Assigned task: Look through the entries below and extract exactly the lines from the one containing "Instead of carrying" through the one containing "is a filter", ends included.

Given records:
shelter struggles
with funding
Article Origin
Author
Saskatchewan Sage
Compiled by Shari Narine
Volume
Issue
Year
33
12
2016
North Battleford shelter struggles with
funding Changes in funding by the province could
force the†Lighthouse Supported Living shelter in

---

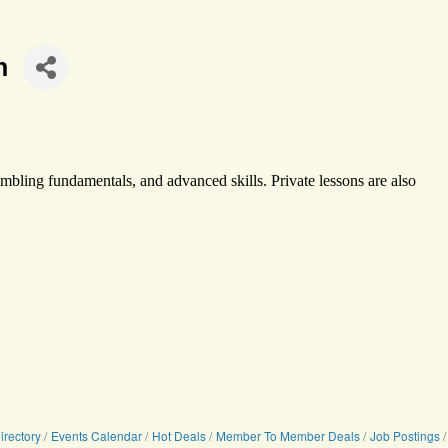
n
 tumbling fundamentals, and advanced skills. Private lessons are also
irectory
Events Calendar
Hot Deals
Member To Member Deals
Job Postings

* * *

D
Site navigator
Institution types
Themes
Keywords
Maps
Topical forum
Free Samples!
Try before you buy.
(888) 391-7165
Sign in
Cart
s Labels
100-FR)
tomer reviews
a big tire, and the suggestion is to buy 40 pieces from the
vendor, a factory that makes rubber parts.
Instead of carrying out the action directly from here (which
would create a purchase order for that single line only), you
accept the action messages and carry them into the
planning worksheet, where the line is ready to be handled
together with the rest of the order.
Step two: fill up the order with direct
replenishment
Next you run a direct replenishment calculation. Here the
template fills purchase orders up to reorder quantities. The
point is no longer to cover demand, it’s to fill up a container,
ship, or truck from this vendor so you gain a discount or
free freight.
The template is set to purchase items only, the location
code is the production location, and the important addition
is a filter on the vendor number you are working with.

The completed task:
Instead of carrying out the action directly from here (which
would create a purchase order for that single line only), you
accept the action messages and carry them into the
planning worksheet, where the line is ready to be handled
together with the rest of the order.
Step two: fill up the order with direct
replenishment
Next you run a direct replenishment calculation. Here the
template fills purchase orders up to reorder quantities. The
point is no longer to cover demand, it’s to fill up a container,
ship, or truck from this vendor so you gain a discount or
free freight.
The template is set to purchase items only, the location
code is the production location, and the important addition
is a filter on the vendor number you are working with.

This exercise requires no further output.